A related but somewhat different set of conditions that will lead to true
uncertainty can be derived from Savage’s observation (1954, pp. 11–13) that
his integration of personal probabilities into expected utility theory ‘makes
no formal reference to time. In particular, the concept of an event as here
formulated is timeless’. Savage develops an ordering axiom of expected
utility theory, which explicitly requires ‘that the individual should have a
preference ordering over the set of all conceivable prospects’ (Sugden, 1987,
p. 2) and that the ordering be timeless. Hence, even if a decision maker can
conceive of a complete set of prospects if the pay-off is instantaneous, as
long as he or she fears that tomorrow’s prospects can differ in some unknown
way, then the decision maker will be unable to order tomorrow’s pay-off
completely, Savage’s ordering axiom is violated, and Keynes’s uncertainty
concept prevails.
Interestingly enough, Savage recognized (although many of his followers
have not) that his analytical structure is not a general theory; it does not deal
with true uncertainty. Savage (1954, p. 15) admits that ‘a person may not know
the consequences of the acts open to him in each state of the world. He might
be … ignorant’. However, Savage then states that such ignorance is merely the
manifestation of ‘an incomplete analysis of the possible states’. Ignorance
regarding the future can be defined away by accepting the ‘obvious solution’ of
assuming that the specification of these timeless states of the world can be
expanded to cover all possible cases.
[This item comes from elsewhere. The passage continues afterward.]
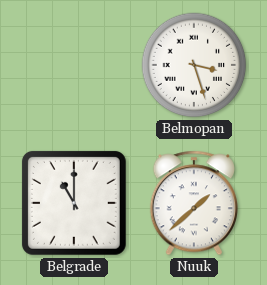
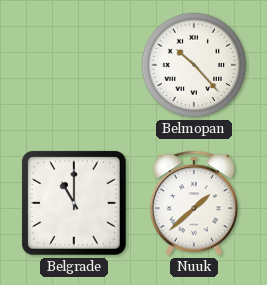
Belmopan: 3:27 -> 10:23
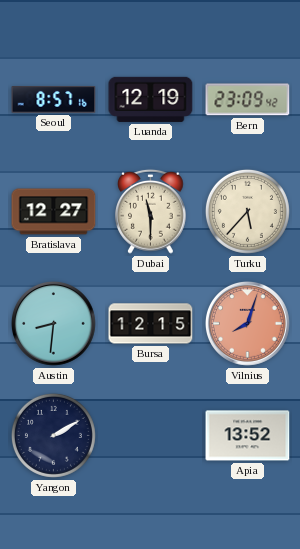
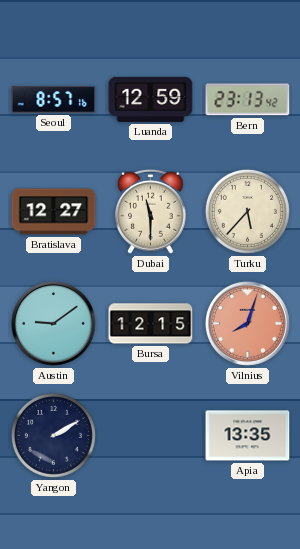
Luanda: 12:19 -> 12:59
Bern: 23:09 -> 23:13
Austin: 8:31 -> 9:09
Apia: 13:52 -> 13:35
Savage (1954, p. 16) admits that this ‘all
possible states’ specification presumption when ‘carried to its logical extreme
… is utterly ridiculous … because the task implied in making such a decision is
not even remotely resembled by human possibility’.
By making this admission, Savage necessarily restricts his theory of choice
to ‘small world’ states (Savage, 1954, pp. 82–6) in which axioms of expected
utility theory apply, and hence he writes: ‘[T]his theory is practical [only] in
suitably limited domains … At the same time, the behavior of people is often
at variance with the theory … The main use I would make of [expected utility
postulates] … is normative, to police my own decisions for consistency’
(Savage, 1954, p. 20). Any monetary theory that does not recognize the
possibility of non-ergodic uncertainty cannot provide a non-neutral role for
money and hence is logically incompatible with Post Keynesian monetary
theory. In a Keynesian ‘large world’ as opposed to Savage’s small one,
decision makers may be unable to meet the axioms of expected utility theory
and instead adopt ‘haven’t a clue’ behaviour one time and ‘damn the torpedoes’
behaviour at another, even if this implies that they make arbitrary and
inconsistent choices when exposed to the same stimulus over time.